The proposed approach was applied in a use case from an e-health research project, where multiple data streams have to be queried in parallel, and over extended periods of time, to detect possibly abnormal situations. The results show that RSP-QL\(^{\star }\!\) meets all our use-case requirements, and provides a compact and intuitive way of expressing and querying statement-level metadata, compared with the baseline approach of using RDF reification. Furthermore, the prototype implementation presented in the paper, which is provided as open-source, demonstrates benefits over the baseline approach, both with respect to the bandwidth required for data transfer and with respect to query execution performance over statement-level annotations. RDF\(^\star \) is a syntactically more compact way to express metadata annotations, and our experiments show that this difference is large enough to have an impact in deployed real-world systems and applications, where bandwidth may be limited.
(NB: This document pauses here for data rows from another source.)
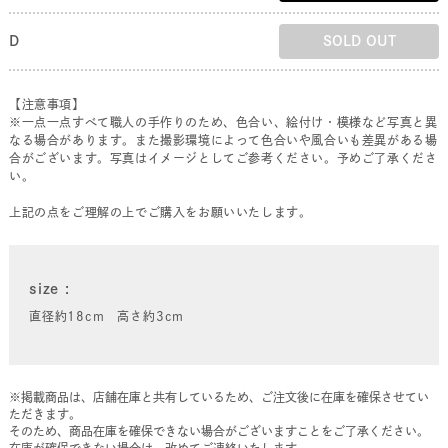
D
SOLD OUT
【注意事項】
※一点一点すべて職人の手作りのため、色合い、絵付け・模様など写真と異
なる場合があります。また撮影環境によって色合いや風合いも差異がある場
合がございます。写真はイメージとしてご参考ください。予めご了承くださ
い。
上記の点をご理解の上でご購入をお願いいたします。
size
直径約18cm 高さ約3cm
※掲載商品は、店舗在庫と共有しているため、ご注文後に在庫を確保させてい
ただきます。
そのため、商品在庫を確保できない場合がございますことをご了承ください。
在庫が確保できない場合は、改めてご連絡いたします。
Although our prototype implementation is not optimized for query performance, we were able to demonstrate that the approach was faster with respect to query execution performance, when compared to using standard RDF reification.

This is the first work on RSP that has focused on supporting annotations on the statement level. We believe that the proposed approach provides an intuitive and compact way for representing and querying statement-level metadata, and that this work provides a good foundation for future research on efficient management of, e.g., uncertainty and provenance, in RDF data streams.